The slight increase will come as a relief to record label bosses who have watched the value of sales plummet from a peak of $28.6 billion in 1999, as illegal downloads and a reluctance to embrace the digital age hit revenues hard.
Once again it was the digital sector that showed the strongest growth, and for the first time more than compensated for losses in physical revenues.
"At the beginning of the digital revolution it was a common theme to say digital is killing music," said Edgar Berger, president, international, at Sony Music Entertainment.
"Well the reality is, digital is saving music. I absolutely believe that this marks the start of a global growth story. The industry has every reason to be optimistic about its future."
Record companies' digital sales rose about nine percent last year over 2011 to $5.6 billion and accounted for 34 percent of income overall.
Download sales increased 12 percent to 4.3 billion units globally. Digital album sales rose 17 percent to 207 million.
Subscription services such as Spotify and Deezer "came of age" last year, according to the IFPI, and are expected to cross the 10 percent mark as a share of total digital music revenues for the first time.
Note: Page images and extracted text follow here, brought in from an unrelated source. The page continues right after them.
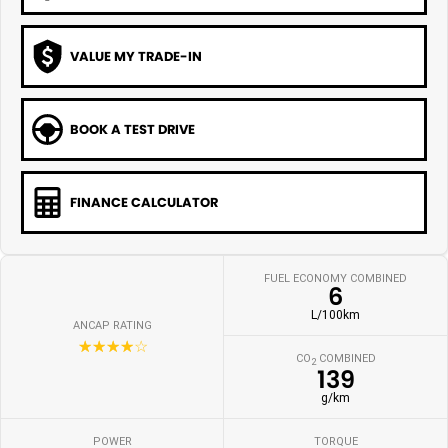
VALUE MY TRADE-IN
BOOK A TEST DRIVE
FINANCE CALCULATOR
FUEL ECONOMY COMBINED
6
L/100km
ANCAP RATING
☆☆☆☆☆
CO
COMBINED
2
139
g/km
POWER
TORQUE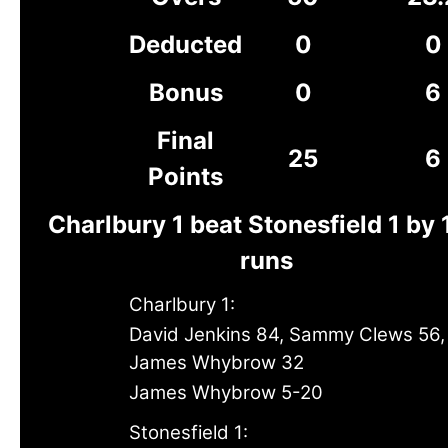
Deducted
0
0
Bonus
0
6
Final
25
6
Points
Charlbury 1 beat Stonesfield 1 by
runs
Charlbury 1:
David Jenkins 84, Sammy Clews 56,
James Whybrow 32
James Whybrow 5-20
Stonesfield 1: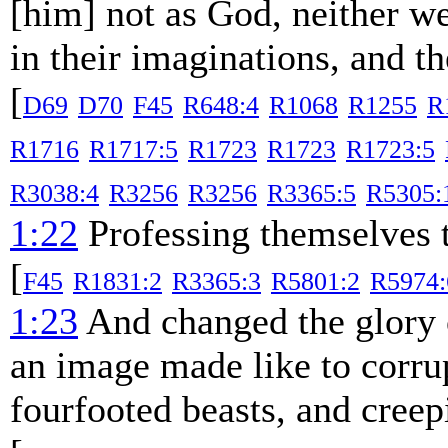
[him] not as God, neither w
in their imaginations, and t
[
D69
D70
F45
R648:4
R1068
R1255
R
R1716
R1717:5
R1723
R1723
R1723:5
R3038:4
R3256
R3256
R3365:5
R5305:
1:22
Professing themselves t
[
F45
R1831:2
R3365:3
R5801:2
R5974:
1:23
And changed the glory o
an image made like to corrup
fourfooted beasts, and creep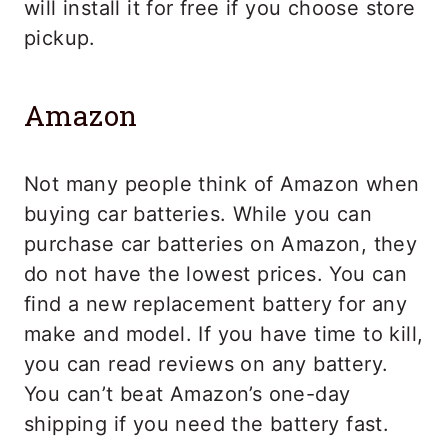
will install it for free if you choose store
pickup.
Amazon
Not many people think of Amazon when
buying car batteries. While you can
purchase car batteries on Amazon, they
do not have the lowest prices. You can
find a new replacement battery for any
make and model. If you have time to kill,
you can read reviews on any battery.
You can’t beat Amazon’s one-day
shipping if you need the battery fast.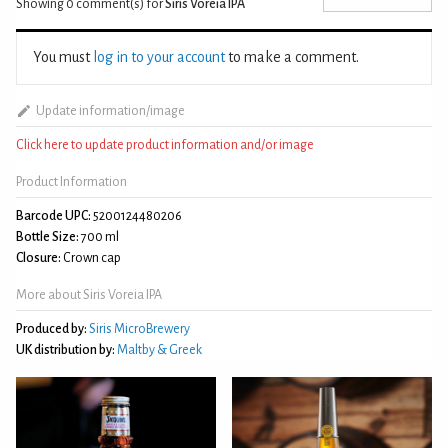
Showing 0
comment(s) for
Siris Voreia IPA
You must
log in to your account
to make a comment.
Update information/image
Click here to update product information and/or image
Product Information
Barcode UPC:
5200124480206
Bottle Size:
700 ml
Closure:
Crown cap
More about Siris Voreia IPA
Produced by:
Siris MicroBrewery
UK distribution by:
Maltby & Greek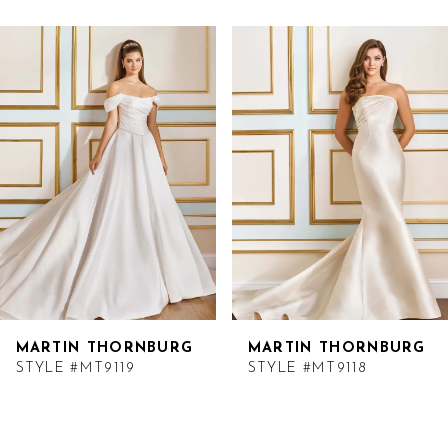
Related
Skip
Products
to
Carousel
end
MARTIN THORNBURG
MARTIN THORNBURG
STYLE #MT9119
STYLE #MT9118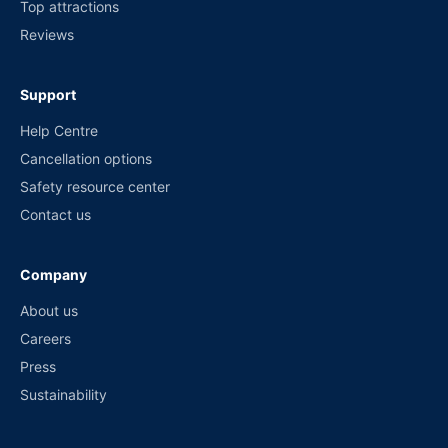
Top attractions
Reviews
Support
Help Centre
Cancellation options
Safety resource center
Contact us
Company
About us
Careers
Press
Sustainability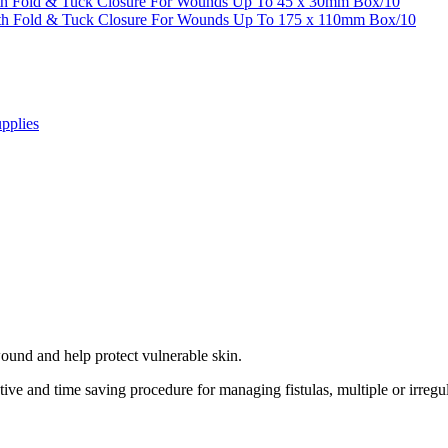
th Fold & Tuck Closure For Wounds Up To 45 x 30mm Box/10
ith Fold & Tuck Closure For Wounds Up To 175 x 110mm Box/10
pplies
ound and help protect vulnerable skin.
tive and time saving procedure for managing fistulas, multiple or irr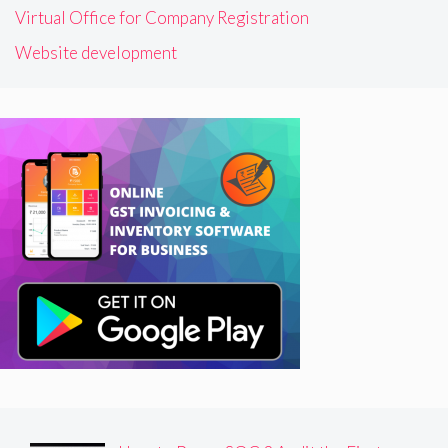
Virtual Office for Company Registration
Website development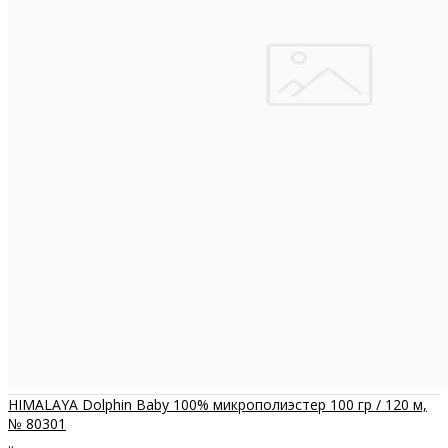
HIMALAYA Dolphin Baby 100% микрополиэстер 100 гр / 120 м,
№ 80301
..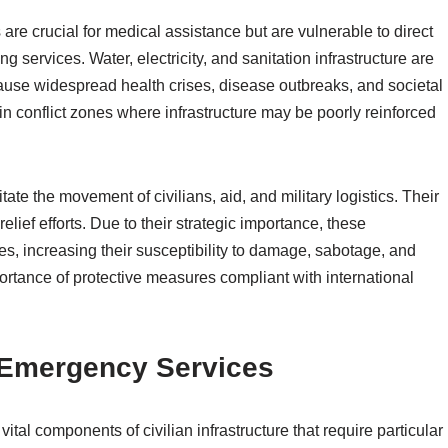
 are crucial for medical assistance but are vulnerable to direct
g services. Water, electricity, and sanitation infrastructure are
cause widespread health crises, disease outbreaks, and societal
 in conflict zones where infrastructure may be poorly reinforced
te the movement of civilians, aid, and military logistics. Their
ief efforts. Due to their strategic importance, these
ties, increasing their susceptibility to damage, sabotage, and
ortance of protective measures compliant with international
d Emergency Services
ital components of civilian infrastructure that require particular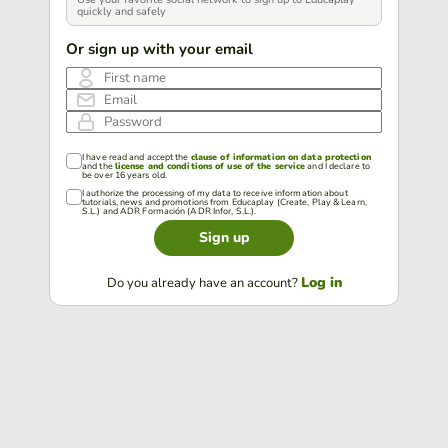
quickly and safely
Or sign up with your email
First name
Email
Password
I have read and accept the
clause of information on data protection
and the
license and conditions of use of the service
and I declare to
be over 16 years old.
I authorize the processing of my data to receive information about
tutorials, news and promotions from Educaplay (Create, Play & Learn,
S.L.) and ADR Formación (ADR Infor, S.L.).
Sign up
Log in
Do you already have an account?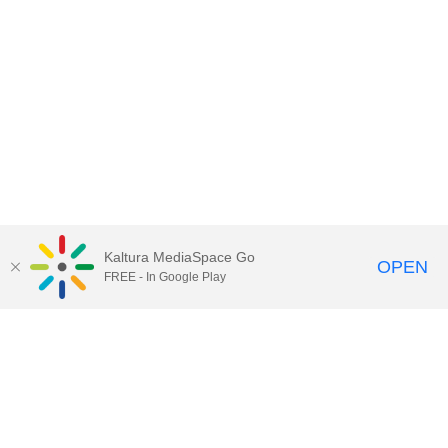
Kaltura MediaSpace Go
OPEN
FREE - In Google Play
Call for Help:
(517) 432-6200
Contact Information
Privacy Statement
Site Accessibility
Call MSU:
(517) 355-1855
Visit:
msu.edu
Notice of Nondiscrimination
SPARTANS WILL.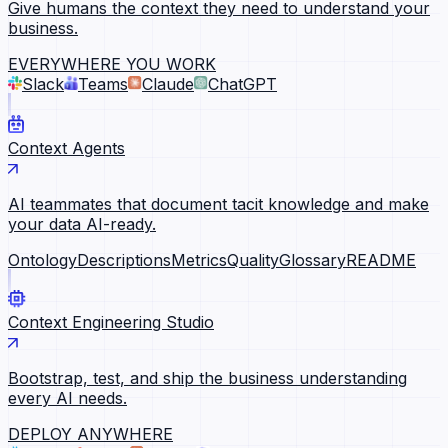
Give humans the context they need to understand your
business.
EVERYWHERE YOU WORK
Slack
Teams
Claude
ChatGPT
Context Agents
AI teammates that document tacit knowledge and make
your data AI-ready.
Ontology
Descriptions
Metrics
Quality
Glossary
README
Context Engineering Studio
Bootstrap, test, and ship the business understanding
every AI needs.
DEPLOY ANYWHERE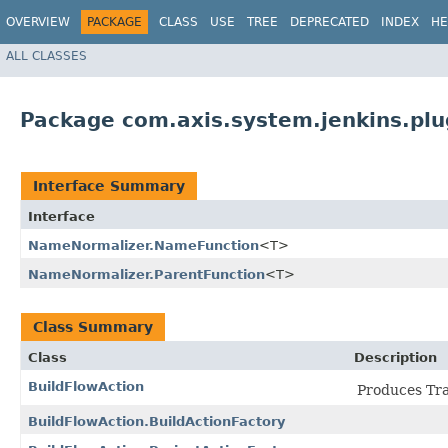
OVERVIEW
PACKAGE
CLASS
USE
TREE
DEPRECATED
INDEX
HE
ALL CLASSES
Package com.axis.system.jenkins.pl
Interface Summary
Interface
NameNormalizer.NameFunction
<T>
NameNormalizer.ParentFunction
<T>
Class Summary
Class
Description
BuildFlowAction
Produces Tran
BuildFlowAction.BuildActionFactory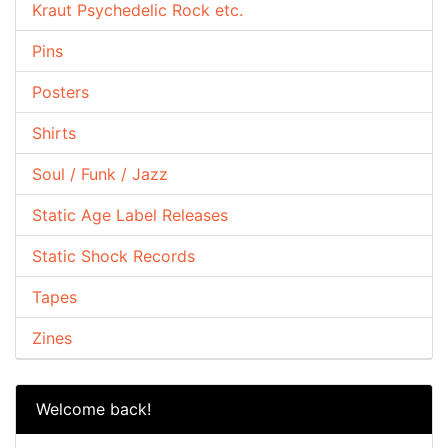
Kraut Psychedelic Rock etc.
Pins
Posters
Shirts
Soul / Funk / Jazz
Static Age Label Releases
Static Shock Records
Tapes
Zines
Welcome back!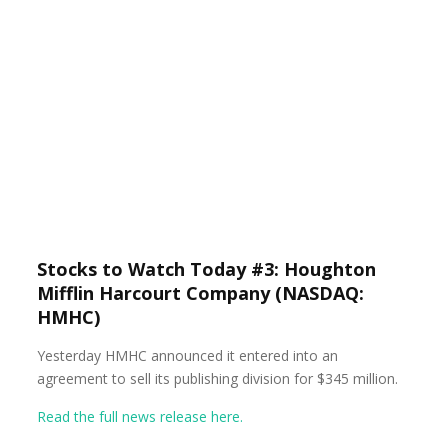
Stocks to Watch Today #3: Houghton
Mifflin Harcourt Company (NASDAQ:
HMHC)
Yesterday HMHC announced it entered into an
agreement to sell its publishing division for $345 million.
Read the full news release here.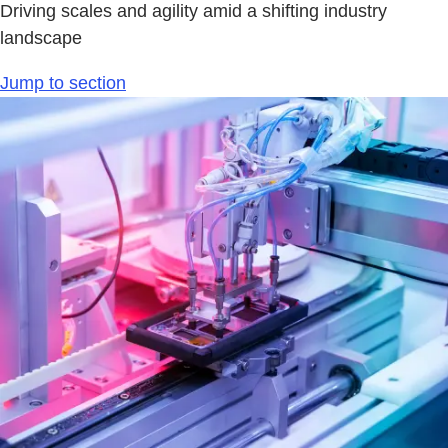
Driving scales and agility amid a shifting industry
landscape
Jump to section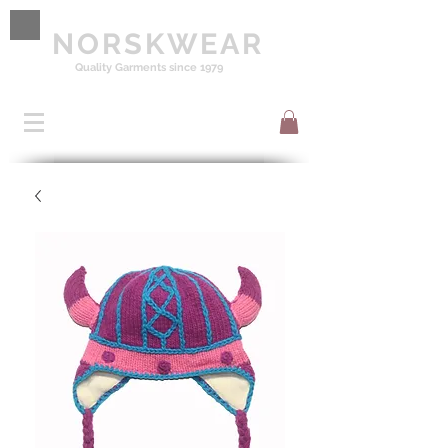
NORSKWEAR
Quality Garments since 1979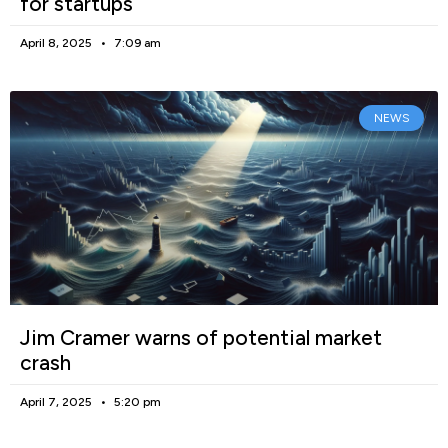
for startups
April 8, 2025
7:09 am
NEWS
Jim Cramer warns of potential market
crash
April 7, 2025
5:20 pm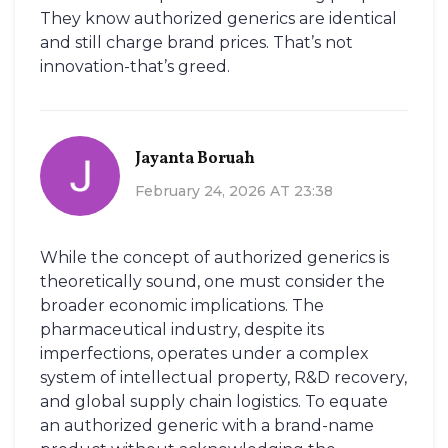
They know authorized generics are identical
and still charge brand prices. That’s not
innovation-that’s greed.
Jayanta Boruah
February 24, 2026 AT 23:38
While the concept of authorized generics is
theoretically sound, one must consider the
broader economic implications. The
pharmaceutical industry, despite its
imperfections, operates under a complex
system of intellectual property, R&D recovery,
and global supply chain logistics. To equate
an authorized generic with a brand-name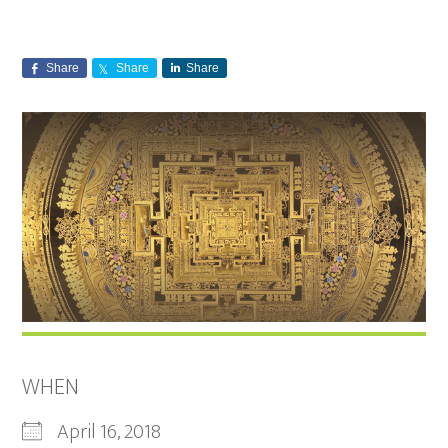
Share
Share
Share
WHEN
April 16, 2018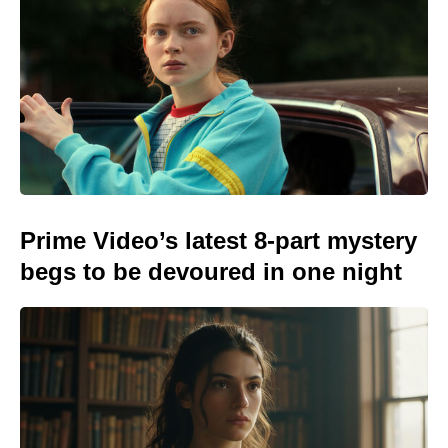
Prime Video’s latest 8-part mystery
begs to be devoured in one night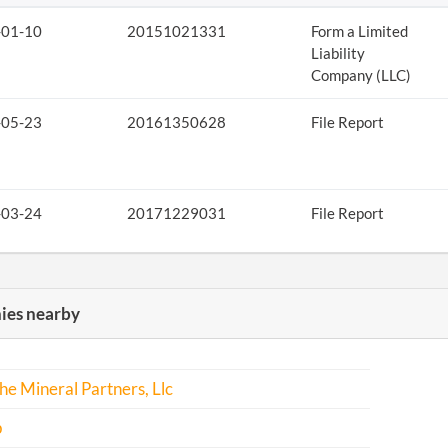
-01-10
20151021331
Form a Limited
Liability
Company (LLC)
-05-23
20161350628
File Report
-03-24
20171229031
File Report
es nearby
e Mineral Partners, Llc
p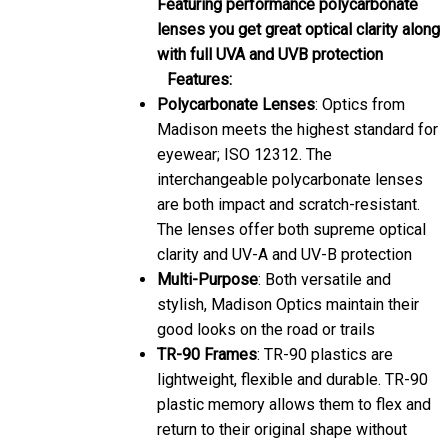
Featuring performance polycarbonate
lenses you get great optical clarity along
with full UVA and UVB protection
Features:
Polycarbonate Lenses
: Optics from
Madison meets the highest standard for
eyewear; ISO 12312. The
interchangeable polycarbonate lenses
are both impact and scratch-resistant.
The lenses offer both supreme optical
clarity and UV-A and UV-B protection
Multi-Purpose
: Both versatile and
stylish, Madison Optics maintain their
good looks on the road or trails
TR-90 Frames
: TR-90 plastics are
lightweight, flexible and durable. TR-90
plastic memory allows them to flex and
return to their original shape without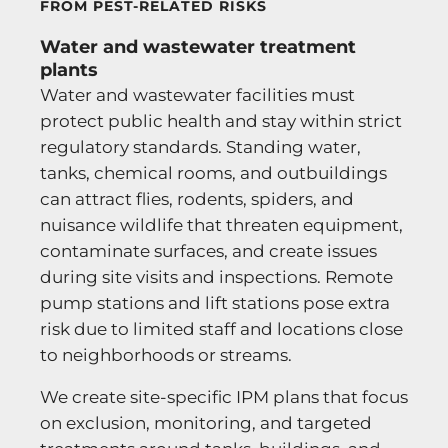
FROM PEST-RELATED RISKS
Water and wastewater treatment
plants
Water and wastewater facilities must
protect public health and stay within strict
regulatory standards. Standing water,
tanks, chemical rooms, and outbuildings
can attract flies, rodents, spiders, and
nuisance wildlife that threaten equipment,
contaminate surfaces, and create issues
during site visits and inspections. Remote
pump stations and lift stations pose extra
risk due to limited staff and locations close
to neighborhoods or streams.
We create site-specific IPM plans that focus
on exclusion, monitoring, and targeted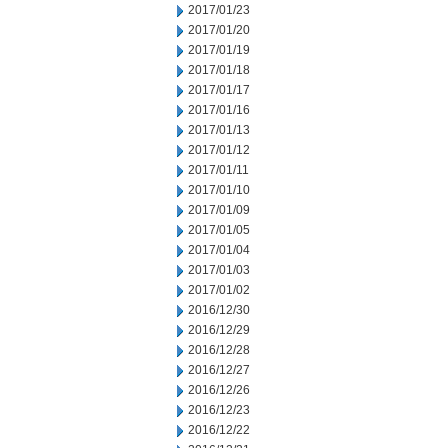
2017/01/23
2017/01/20
2017/01/19
2017/01/18
2017/01/17
2017/01/16
2017/01/13
2017/01/12
2017/01/11
2017/01/10
2017/01/09
2017/01/05
2017/01/04
2017/01/03
2017/01/02
2016/12/30
2016/12/29
2016/12/28
2016/12/27
2016/12/26
2016/12/23
2016/12/22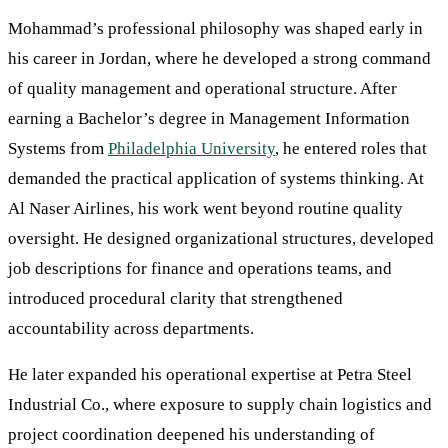
Mohammad’s professional philosophy was shaped early in
his career in Jordan, where he developed a strong command
of quality management and operational structure. After
earning a Bachelor’s degree in Management Information
Systems from
Philadelphia University
, he entered roles that
demanded the practical application of systems thinking. At
Al Naser Airlines, his work went beyond routine quality
oversight. He designed organizational structures, developed
job descriptions for finance and operations teams, and
introduced procedural clarity that strengthened
accountability across departments.
He later expanded his operational expertise at Petra Steel
Industrial Co., where exposure to supply chain logistics and
project coordination deepened his understanding of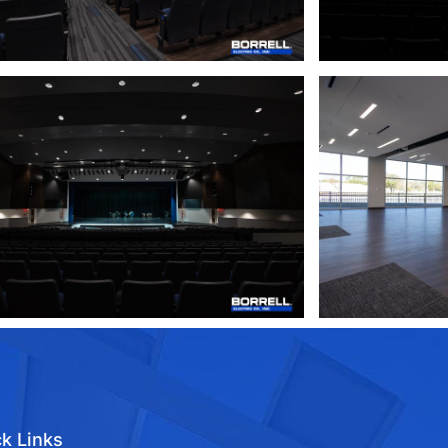
k Links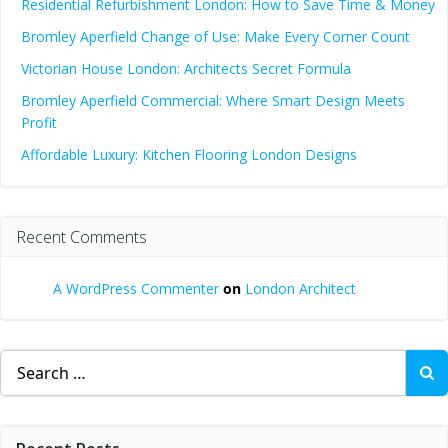
Residential Refurbishment London: How to Save Time & Money
Bromley Aperfield Change of Use: Make Every Corner Count
Victorian House London: Architects Secret Formula
Bromley Aperfield Commercial: Where Smart Design Meets
Profit
Affordable Luxury: Kitchen Flooring London Designs
Recent Comments
A WordPress Commenter
on
London Architect
Search
for: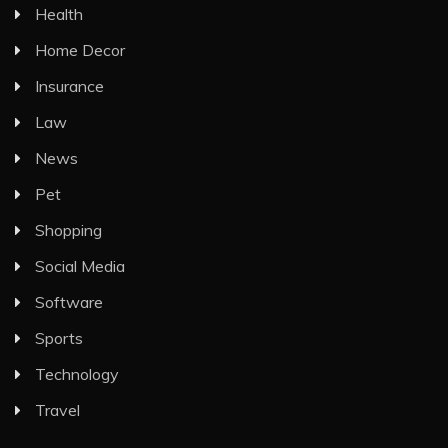
Health
Home Decor
Insurance
Law
News
Pet
Shopping
Social Media
Software
Sports
Technology
Travel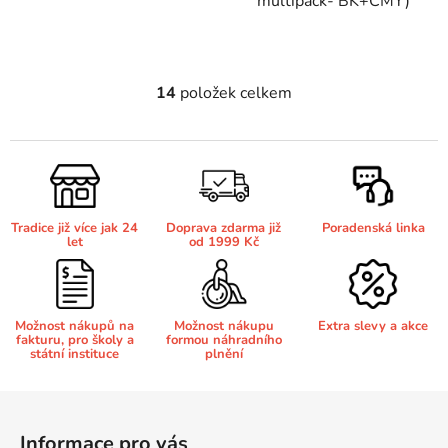
multipack- BK+CMY)
Brother DCP-7070
DCP-8250DN
14
položek celkem
O
Brother DCP-7070DW
v
DCP-8880
l
á
Brother DCP-750CW
d
DCP-8880DN
a
Tradice již více jak 24
Doprava zdarma již
Poradenská linka
c
Brother DCP-770CW
let
od 1999 Kč
DCP-8890
í
p
r
Brother DCP-8020
DCP-8890DW
v
Možnost nákupů na
Možnost nákupu
Extra slevy a akce
fakturu, pro školy a
formou náhradního
k
státní instituce
plnění
Brother DCP-8040
y
DCP-9010
v
Z
ý
á
Brother DCP-8040DN
p
Informace pro vás
DCP-9010CN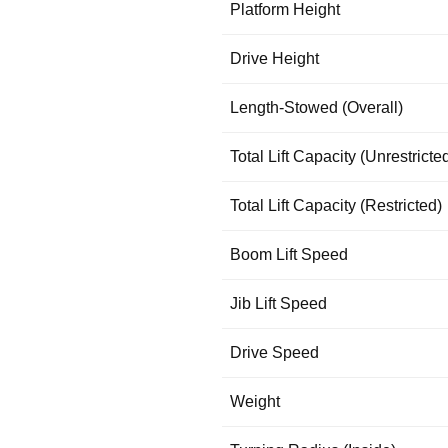
Platform Height
Drive Height
Length-Stowed (Overall)
Total Lift Capacity (Unrestricte
Total Lift Capacity (Restricted)
Boom Lift Speed
Jib Lift Speed
Drive Speed
Weight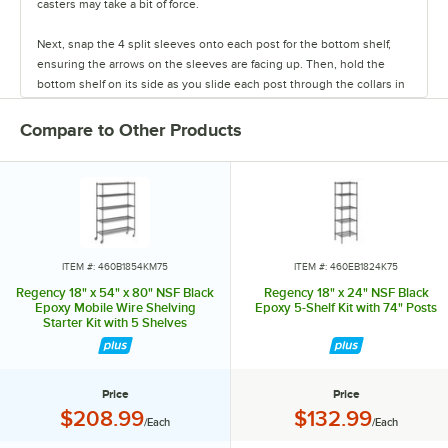
casters may take a bit of force.
Next, snap the 4 split sleeves onto each post for the bottom shelf,
ensuring the arrows on the sleeves are facing up. Then, hold the
bottom shelf on its side as you slide each post through the collars in
the shelf until the sleeves fit firmly inside them.
Compare to Other Products
Stand the unit upright and ensure the shelf is secured. Add
additional split sleeves at the desired shelf height. Continue to place
the remaining shelves on top of the posts, sliding them through the
shelf collars until the sleeves fit firmly. Finally, screw the foot levelers
in or out to level the entire unit. Now your assembly is complete.
ITEM #: 460B1854KM75
ITEM #: 460EB1824K75
Regency 18" x 54" x 80" NSF Black
Regency 18" x 24" NSF Black
Epoxy Mobile Wire Shelving
Epoxy 5-Shelf Kit with 74" Posts
Starter Kit with 5 Shelves
Price
Price
Price:
Price:
$208.99
$132.99
/Each
/Each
Spotify has more than five million paying subscribers compared with three million at the end of 2011, and is the second largest source of digital music revenue in Europe.
Deezer has also expanded rapidly, reaching three million paying subscribers worldwide.
GLOBAL REACH IMPROVES
Executives said the increasing number of digital platforms had helped companies broaden their revenue base, and more services coming on stream were good news for the business.
"Until recently, the vast majority of our revenues came from a handful of countries," said Stu Bergen, head of global marketing, recorded music, at Warner Music Group.
"Today, digital channels mean we can monetize markets worldwide much more effectively."
There are ongoing tensions, however, between record labels and the technology companies who distribute their music, particularly over how revenues are shared and who has the real power in a rapidly shifting business landscape.
According to the IFPI, the most successful album of 2012 was British singer Adele's "21" which sold 8.3 million copies from 18.1 million in 2011.
U.S. artist Taylor Swift came second last year with "Red" (5.2 million), British boyband One Direction took third and fourth positions with "Up All Night" and "Take Me Home" respectively (4.5 million and 4.4 million), and U.S. singer Lana Del Rey came fifth with "Born to Die" (3.4 million).
In the digital singles charts, Canada's Carly Rae Jepsen claimed the crown with "Call Me Maybe" (12.5 million copies sold) followed by Belgian-Australian Gotye with "Somebody That I Used to Know" and Psy of South Korea with "Gangnam Style".
Brazil's Michel Telo was sixth with "Ai Se Eu Te Pego".
While the focus was on growth in the digital sector, physical format sales still accounted for 58 percent of revenues in 2012 down from 61 percent in 2011, and declines in the CD market in many countries continued to pose major challenges.
The IFPI, which represents the recorded music industry led by three "major" labels Universal, Sony and Warner Music Group, also stressed the role the music industry played in the broader digital and social media explosion.
It said the top four figures in terms of Twitter followers were pop stars - Justin Bieber, Lady Gaga, Katy Perry and Rihanna - followed by U.S. President Barack Obama.
Officials vowed to continue their fight against online piracy by urging Internet service providers to block access to illegal sites, demanding search engines to prioritize legal providers and discourage advertisers from featuring commercials on illegal sites.